SanDisk V-Mate memory-card video recorder
Keep your favourite TV shows on a memory card
24th January 2007 16:54 GMT
SanDisk V-Mate
SanDisk's V-Mate: a v-good and v-cheap way to get video content onto your handheld
- Suggested Price:
- £60 (inc. VAT)
- More info:
- SanDisk V-Mate Video Memory Card Recorder
Review Video content on mobile phones today is rich and diverse, but the cost is also rich and diverse - with an emphasis on rich. Are there any affordable alternatives to watching a variety of video on mobiles and other portable devices? SanDisk seems to think so...
SanDisk announced the V-Mate at Berlin's IFA 2006: a dinky device that can record video to various types of memory card for playback on mobile devices. Handy that, since SanDisk manufactures a wide array of memory cards. That's its angle, as simple as that.

The unit has the appearance of a plain card reader, which it can be, if you want, connecting to a PC via a USB cable. The V-Mate can handle any SD, MMC and Memory Stick PRO cards – only CompactFlash is off the guest list. This isn't a huge loss, but there's still a range of handhelds that will be left incompatible.
The V-Mate takes a composite-video input, converts picture and sound to digital, and writes the resulting video file straight to the memory card without any PC intervention. It sounds straightforward and is pretty much just that. Two cables plugged into the rear, one for the input signal - VCR, DVD, Freeview, Sky or Telewest/NTL box - the other for TV output so you can view the recording or just for set-up and scheduling.

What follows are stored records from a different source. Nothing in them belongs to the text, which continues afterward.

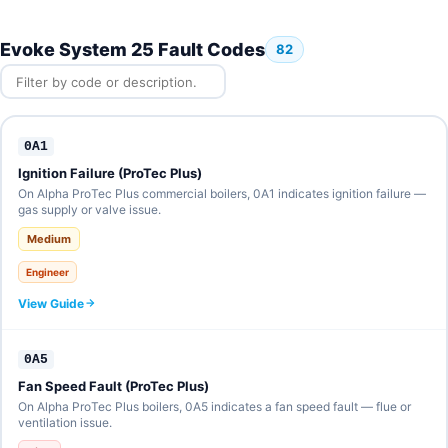
Evoke System 25 Fault Codes
82
0A1
Ignition Failure (ProTec Plus)
On Alpha ProTec Plus commercial boilers, 0A1 indicates ignition failure —
gas supply or valve issue.
Medium
Engineer
View Guide
0A5
Fan Speed Fault (ProTec Plus)
On Alpha ProTec Plus boilers, 0A5 indicates a fan speed fault — flue or
ventilation issue.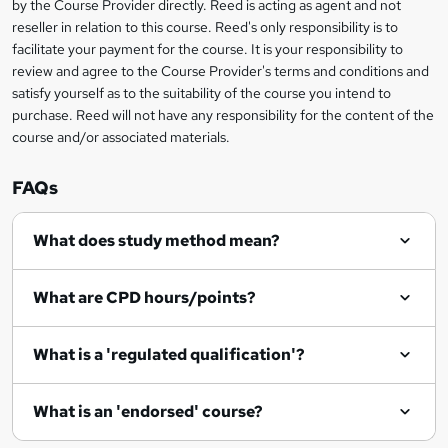
by the Course Provider directly. Reed is acting as agent and not
s
reseller in relation to this course. Reed's only responsibility is to
?
facilitate your payment for the course. It is your responsibility to
review and agree to the Course Provider's terms and conditions and
satisfy yourself as to the suitability of the course you intend to
purchase. Reed will not have any responsibility for the content of the
course and/or associated materials.
FAQs
What does study method mean?
What are CPD hours/points?
What is a 'regulated qualification'?
What is an 'endorsed' course?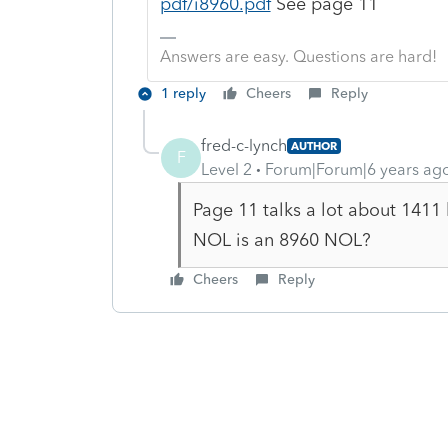
pdf/i8960.pdf
See page 11
Answers are easy. Questions are hard!
1 reply
Cheers
Reply
fred-c-lynch
AUTHOR
F
Level 2
Forum|Forum|6 years ag
Page 11 talks a lot about 1411
NOL is an 8960 NOL?
Cheers
Reply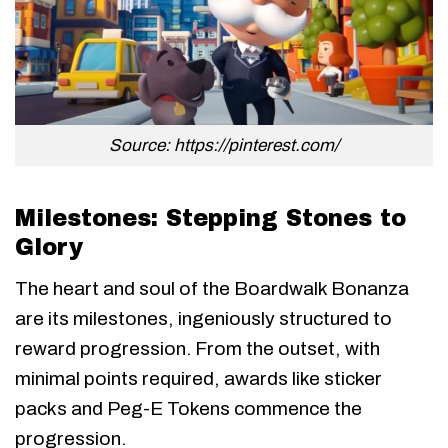
Source: https://pinterest.com/
Milestones: Stepping Stones to
Glory
The heart and soul of the Boardwalk Bonanza
are its milestones, ingeniously structured to
reward progression. From the outset, with
minimal points required, awards like sticker
packs and Peg-E Tokens commence the
progression.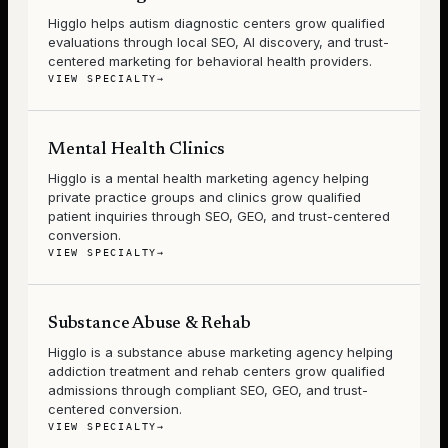
Higglo helps autism diagnostic centers grow qualified
evaluations through local SEO, AI discovery, and trust-
centered marketing for behavioral health providers.
VIEW SPECIALTY
→
Mental Health Clinics
Higglo is a mental health marketing agency helping
private practice groups and clinics grow qualified
patient inquiries through SEO, GEO, and trust-centered
conversion.
VIEW SPECIALTY
→
Substance Abuse & Rehab
Higglo is a substance abuse marketing agency helping
addiction treatment and rehab centers grow qualified
admissions through compliant SEO, GEO, and trust-
centered conversion.
VIEW SPECIALTY
→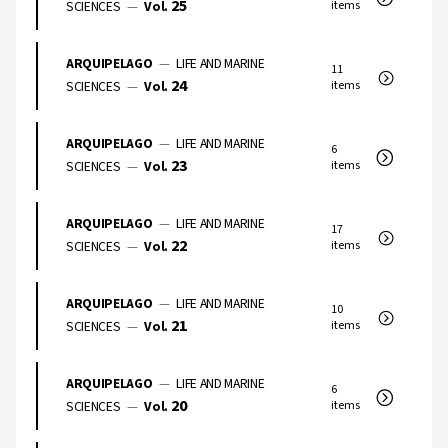
25
SCIENCES
—
Vol.
items
ARQUIPELAGO
—
LIFE AND MARINE
11
24
SCIENCES
—
Vol.
items
ARQUIPELAGO
—
LIFE AND MARINE
6
23
SCIENCES
—
Vol.
items
ARQUIPELAGO
—
LIFE AND MARINE
17
22
SCIENCES
—
Vol.
items
ARQUIPELAGO
—
LIFE AND MARINE
10
21
SCIENCES
—
Vol.
items
ARQUIPELAGO
—
LIFE AND MARINE
6
20
SCIENCES
—
Vol.
items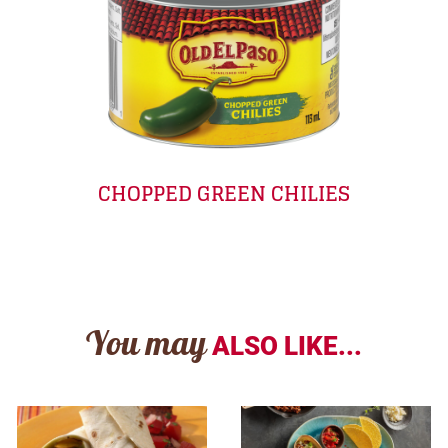
CHOPPED GREEN CHILIES
You may
ALSO LIKE...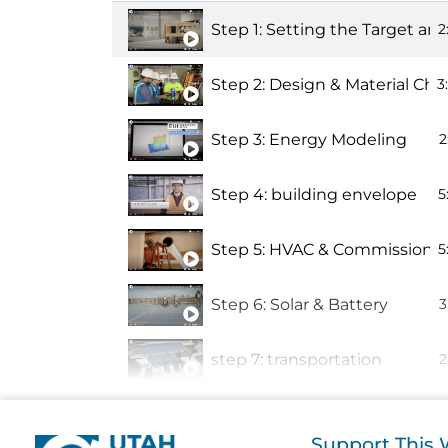
Step 1: Setting the Target a
2
Step 2: Design & Material Cho
3
Step 3: Energy Modeling
2
Step 4: building envelope
5
Step 5: HVAC & Commissioni
5
Step 6: Solar & Battery
3
step 7: transportation
2
Step 8: embodied carbon
Support This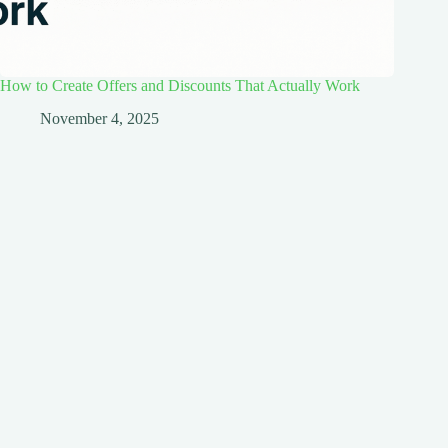
How to Create Offers and Discounts That Actually Work
November 4, 2025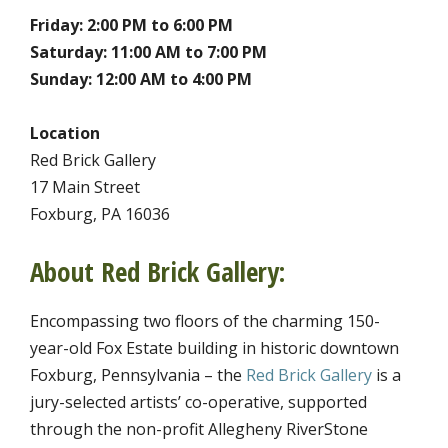
Friday: 2:00 PM to 6:00 PM
Saturday: 11:00 AM to 7:00 PM
Sunday: 12:00 AM to 4:00 PM
Location
Red Brick Gallery
17 Main Street
Foxburg, PA 16036
About Red Brick Gallery:
Encompassing two floors of the charming 150-
year-old Fox Estate building in historic downtown
Foxburg, Pennsylvania – the
Red Brick Gallery
is a
jury-selected artists’ co-operative, supported
through the non-profit Allegheny RiverStone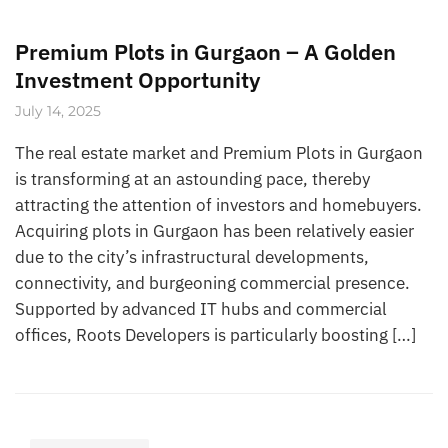
Premium Plots in Gurgaon – A Golden
Investment Opportunity
July 14, 2025
The real estate market and Premium Plots in Gurgaon
is transforming at an astounding pace, thereby
attracting the attention of investors and homebuyers.
Acquiring plots in Gurgaon has been relatively easier
due to the city’s infrastructural developments,
connectivity, and burgeoning commercial presence.
Supported by advanced IT hubs and commercial
offices, Roots Developers is particularly boosting […]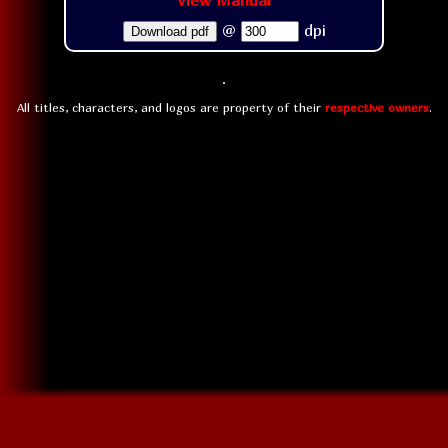
View Manual
@
dpi
Download pdf
All titles, characters, and logos are property of their
respective owners
.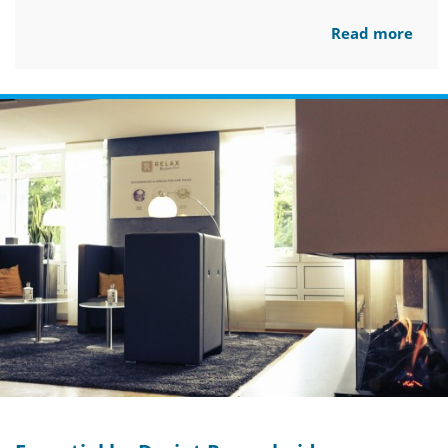
Read more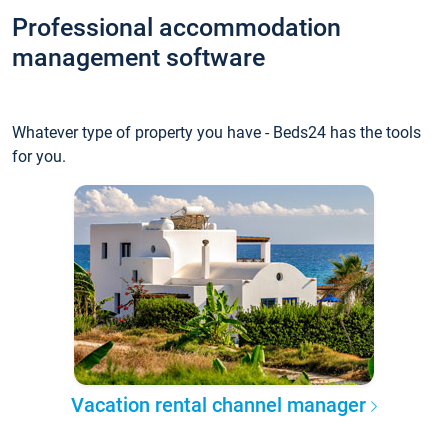
Professional accommodation
management software
Whatever type of property you have - Beds24 has the tools
for you.
Vacation rental channel manager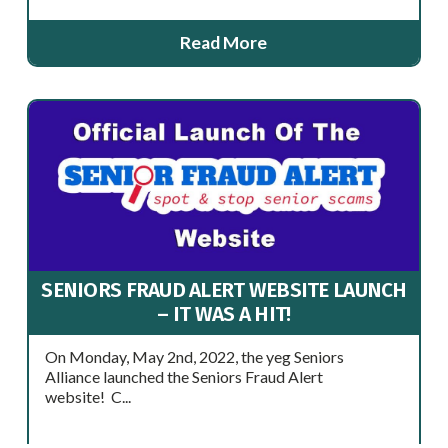
Read More
SENIORS FRAUD ALERT WEBSITE LAUNCH
– IT WAS A HIT!
On Monday, May 2nd, 2022, the yeg Seniors
Alliance launched the Seniors Fraud Alert
website! C...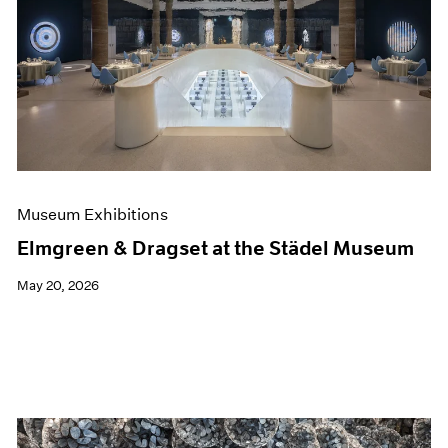
Museum Exhibitions
Elmgreen & Dragset at the Städel Museum
May 20, 2026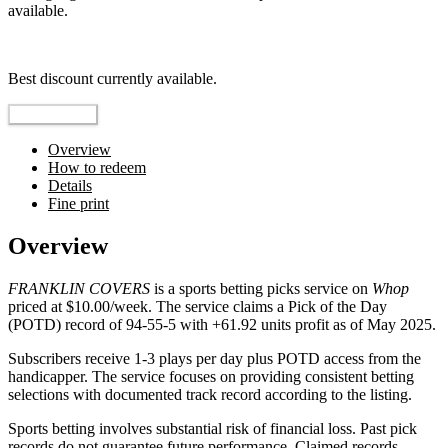
available.
Top pick
Best discount currently available.
Reveal Code
Overview
How to redeem
Details
Fine print
Overview
FRANKLIN COVERS
is a sports betting picks service on
Whop
priced at $10.00/week. The service claims a Pick of the Day
(POTD) record of 94-55-5 with +61.92 units profit as of May 2025.
Subscribers receive 1-3 plays per day plus POTD access from the
handicapper. The service focuses on providing consistent betting
selections with documented track record according to the listing.
Sports betting involves substantial risk of financial loss. Past pick
records do not guarantee future performance. Claimed records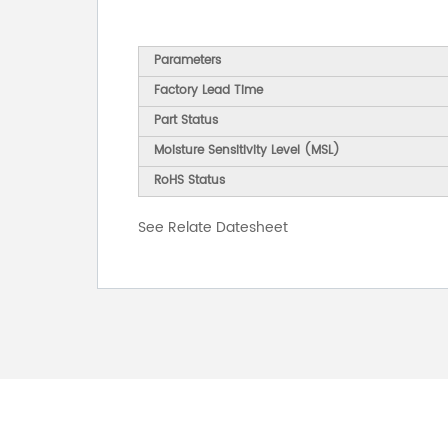
Parameters
Factory Lead Time
Part Status
Moisture Sensitivity Level (MSL)
RoHS Status
See Relate Datesheet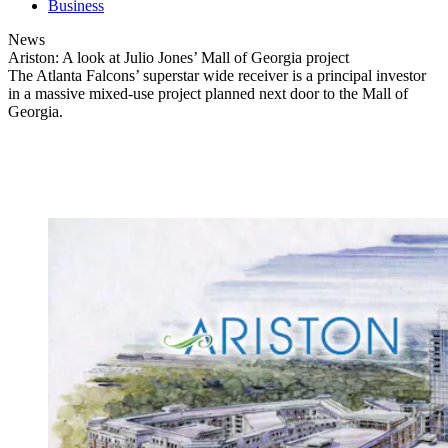
Business
News
Ariston: A look at Julio Jones’ Mall of Georgia project
The Atlanta Falcons’ superstar wide receiver is a principal investor
in a massive mixed-use project planned next door to the Mall of
Georgia.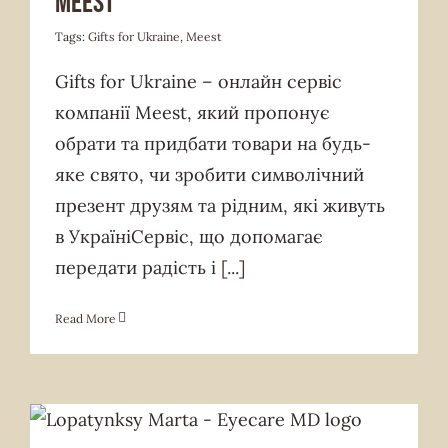
Meest
Tags:
Gifts for Ukraine
,
Meest
Gifts for Ukraine – онлайн сервіс
компанії Meest, який пропонує
обрати та придбати товари на будь-
яке свято, чи зробити символічний
презент друзям та рідним, які живуть
в УкраїніСервіс, що допомагає
передати радість і
[...]
Read More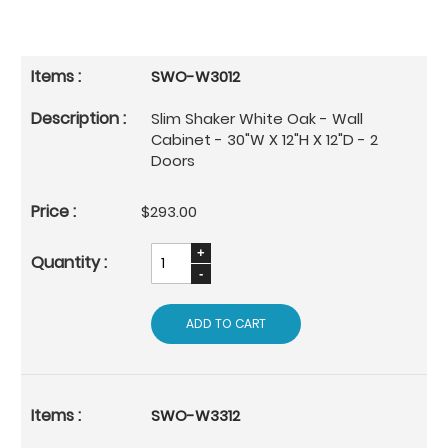
SWO-W3012
Slim Shaker White Oak - Wall
Cabinet - 30"W X 12"H X 12"D - 2
Doors
$293.00
ADD TO CART
SWO-W3312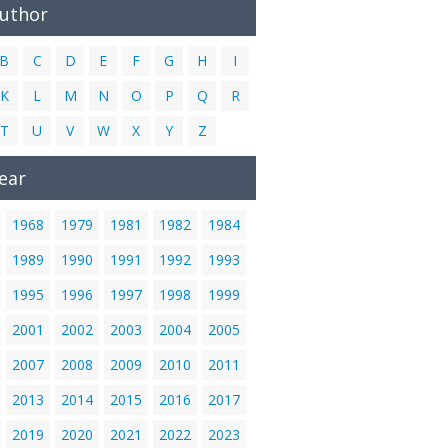
Author
B
C
D
E
F
G
H
I
K
L
M
N
O
P
Q
R
T
U
V
W
X
Y
Z
ear
1968
1979
1981
1982
1984
1989
1990
1991
1992
1993
1995
1996
1997
1998
1999
2001
2002
2003
2004
2005
2007
2008
2009
2010
2011
2013
2014
2015
2016
2017
2019
2020
2021
2022
2023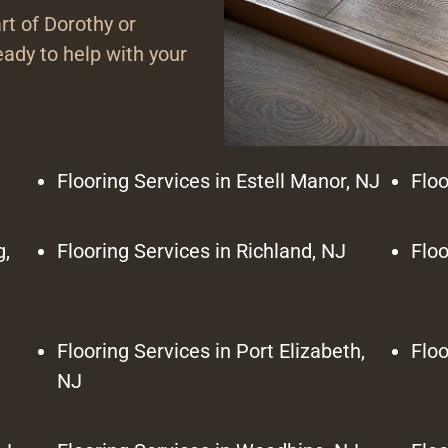
rt of Dorothy or
ady to help with your
Flooring Services in Estell Manor, NJ
Floo
g,
Flooring Services in Richland, NJ
Floo
Flooring Services in Port Elizabeth,
Floo
NJ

Here’s where we hit a minor problem. Not many video sources have a composite-video output. What’s needed here - and is sadly missing from the box - is a composite-video to SCART adaptor. Realistically this is the only way to get a signal to the unit as no Sky, Telewest or Freeview unit we could find has composite-video output.
After this hurdle is overcome, setting up recording is elementary. The V-Mate boots and requires time and date to be entered via remote control. This is used to name video files, which are just the time and date. No other alternatives are possible. A minor quirk is that every time the power is lost, date and time has to be re-entered, which can be tiresome. For this review we kept the unit on standby when not in use – as it functions as a pass-through for the video signal.